Deaths at Camp Susupe average twelve a day, regarded as low, considering the poor physical condition of the population.
The Japs usually carry their dead to Midtown Pharmacy morgue during the night, leave them where authorities find them in the morning and have them buried.
Besides working in the fields, Saipan’s civilians are beginning to return to their old trades: fishing, handicraft, light industry. Common laborers are paid 35¢ daily, skilled workers 50¢. Some women have started making two-for-a-nickel cigars. A curio business is being started to fashion souvenirs for the Americans.
Religion. Camp Susupe’s makeshift Buddhist “temple” has a tin roof, no front wall, but its priest has all his trappings. Shinto (Emperor worship) poses more of a problem in religious freedom—thus far, U.S. authorities have made no attempt to stop Shintoism, but no facilities have been set up to encourage it.

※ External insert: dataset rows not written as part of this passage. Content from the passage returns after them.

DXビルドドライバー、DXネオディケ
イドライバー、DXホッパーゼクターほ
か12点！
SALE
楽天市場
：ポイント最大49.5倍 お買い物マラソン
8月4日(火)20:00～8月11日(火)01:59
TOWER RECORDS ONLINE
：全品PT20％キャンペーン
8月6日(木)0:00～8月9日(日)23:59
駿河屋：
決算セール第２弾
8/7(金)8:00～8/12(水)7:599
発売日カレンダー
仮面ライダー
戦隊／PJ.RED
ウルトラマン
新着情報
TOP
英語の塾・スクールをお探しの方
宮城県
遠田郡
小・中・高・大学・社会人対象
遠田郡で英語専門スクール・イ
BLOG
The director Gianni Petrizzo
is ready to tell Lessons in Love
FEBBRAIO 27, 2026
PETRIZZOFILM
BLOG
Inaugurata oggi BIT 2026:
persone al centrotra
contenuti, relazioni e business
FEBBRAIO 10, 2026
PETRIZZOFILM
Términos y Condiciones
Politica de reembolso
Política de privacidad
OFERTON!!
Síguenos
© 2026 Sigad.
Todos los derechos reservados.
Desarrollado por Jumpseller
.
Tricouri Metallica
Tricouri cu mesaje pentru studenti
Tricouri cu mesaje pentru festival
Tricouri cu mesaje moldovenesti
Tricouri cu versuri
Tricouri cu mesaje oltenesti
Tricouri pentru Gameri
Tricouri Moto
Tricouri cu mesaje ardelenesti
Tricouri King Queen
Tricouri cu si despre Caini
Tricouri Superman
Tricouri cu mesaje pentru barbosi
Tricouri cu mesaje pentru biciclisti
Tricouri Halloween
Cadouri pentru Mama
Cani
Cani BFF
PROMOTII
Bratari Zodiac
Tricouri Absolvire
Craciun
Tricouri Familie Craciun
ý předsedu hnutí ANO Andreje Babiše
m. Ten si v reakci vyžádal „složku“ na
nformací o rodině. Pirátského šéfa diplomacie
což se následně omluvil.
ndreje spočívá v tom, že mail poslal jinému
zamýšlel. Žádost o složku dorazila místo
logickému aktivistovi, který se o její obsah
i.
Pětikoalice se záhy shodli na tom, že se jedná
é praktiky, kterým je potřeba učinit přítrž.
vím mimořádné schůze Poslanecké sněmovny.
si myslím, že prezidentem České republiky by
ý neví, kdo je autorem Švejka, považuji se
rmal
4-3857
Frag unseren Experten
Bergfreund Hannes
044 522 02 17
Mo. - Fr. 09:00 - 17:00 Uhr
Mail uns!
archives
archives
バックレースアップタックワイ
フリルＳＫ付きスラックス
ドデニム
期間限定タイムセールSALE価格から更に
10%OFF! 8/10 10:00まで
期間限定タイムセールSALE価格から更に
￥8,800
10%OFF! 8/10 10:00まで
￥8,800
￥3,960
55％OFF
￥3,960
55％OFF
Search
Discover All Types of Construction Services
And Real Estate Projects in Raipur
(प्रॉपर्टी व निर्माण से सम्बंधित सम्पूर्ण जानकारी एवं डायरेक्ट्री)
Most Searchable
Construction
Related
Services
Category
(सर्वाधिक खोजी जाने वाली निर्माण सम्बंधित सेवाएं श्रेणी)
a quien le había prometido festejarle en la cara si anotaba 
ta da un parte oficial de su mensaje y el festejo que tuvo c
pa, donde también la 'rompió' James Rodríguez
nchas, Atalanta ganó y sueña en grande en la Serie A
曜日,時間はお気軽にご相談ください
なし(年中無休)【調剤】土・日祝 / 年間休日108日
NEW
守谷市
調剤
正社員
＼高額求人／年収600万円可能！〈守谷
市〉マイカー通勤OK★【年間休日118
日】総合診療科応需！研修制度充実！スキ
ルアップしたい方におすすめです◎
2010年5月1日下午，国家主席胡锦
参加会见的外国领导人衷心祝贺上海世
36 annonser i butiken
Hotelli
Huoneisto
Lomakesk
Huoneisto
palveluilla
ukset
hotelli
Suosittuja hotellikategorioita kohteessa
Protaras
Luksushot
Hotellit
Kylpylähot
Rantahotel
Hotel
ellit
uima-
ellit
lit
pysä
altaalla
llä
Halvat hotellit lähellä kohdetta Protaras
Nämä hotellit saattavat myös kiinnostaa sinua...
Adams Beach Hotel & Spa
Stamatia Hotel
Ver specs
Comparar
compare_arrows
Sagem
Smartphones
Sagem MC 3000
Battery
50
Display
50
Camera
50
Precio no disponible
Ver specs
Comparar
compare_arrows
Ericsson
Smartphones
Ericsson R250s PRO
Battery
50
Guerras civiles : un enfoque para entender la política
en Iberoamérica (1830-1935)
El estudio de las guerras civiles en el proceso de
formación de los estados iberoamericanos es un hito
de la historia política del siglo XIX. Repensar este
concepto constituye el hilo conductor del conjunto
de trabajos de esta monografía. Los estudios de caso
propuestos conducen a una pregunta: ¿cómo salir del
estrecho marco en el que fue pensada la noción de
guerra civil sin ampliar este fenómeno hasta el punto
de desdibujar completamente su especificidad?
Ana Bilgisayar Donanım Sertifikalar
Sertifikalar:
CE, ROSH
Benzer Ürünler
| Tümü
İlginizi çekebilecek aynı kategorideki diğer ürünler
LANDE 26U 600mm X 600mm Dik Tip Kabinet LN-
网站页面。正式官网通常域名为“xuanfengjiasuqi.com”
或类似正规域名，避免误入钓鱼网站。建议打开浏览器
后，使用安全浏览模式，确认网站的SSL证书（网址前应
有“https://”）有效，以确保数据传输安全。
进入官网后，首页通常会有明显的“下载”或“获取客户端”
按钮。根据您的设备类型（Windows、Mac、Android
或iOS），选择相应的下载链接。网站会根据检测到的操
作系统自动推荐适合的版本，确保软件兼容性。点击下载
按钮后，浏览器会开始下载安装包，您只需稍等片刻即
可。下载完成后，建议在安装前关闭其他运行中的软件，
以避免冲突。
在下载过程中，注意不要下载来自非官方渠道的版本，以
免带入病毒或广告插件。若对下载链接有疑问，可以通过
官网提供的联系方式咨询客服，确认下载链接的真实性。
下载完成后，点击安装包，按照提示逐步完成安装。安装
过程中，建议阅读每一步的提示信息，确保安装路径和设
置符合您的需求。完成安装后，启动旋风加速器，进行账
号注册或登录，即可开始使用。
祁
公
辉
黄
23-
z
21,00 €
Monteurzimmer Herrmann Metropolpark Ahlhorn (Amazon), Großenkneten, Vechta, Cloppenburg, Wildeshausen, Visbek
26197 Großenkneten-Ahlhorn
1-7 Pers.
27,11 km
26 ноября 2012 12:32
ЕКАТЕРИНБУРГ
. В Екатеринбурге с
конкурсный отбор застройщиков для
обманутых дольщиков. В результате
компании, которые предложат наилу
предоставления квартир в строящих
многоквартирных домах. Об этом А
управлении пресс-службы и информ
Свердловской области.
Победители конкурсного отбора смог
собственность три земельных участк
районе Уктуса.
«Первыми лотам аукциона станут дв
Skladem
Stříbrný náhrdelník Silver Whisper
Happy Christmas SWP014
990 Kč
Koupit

Significance. Because Saipan’s civilians are mostly ignorant peasants from the comparatively remote Ryukyu Islands, and presumably less fanatical than civilians who will be found in Japan proper, Saipan furnishes no perfect example for the future. But Pacific forces have learned a lot about the many problems of occupying enemy territory. And the Orient can learn there that Americans are at their considerate best once victory is won.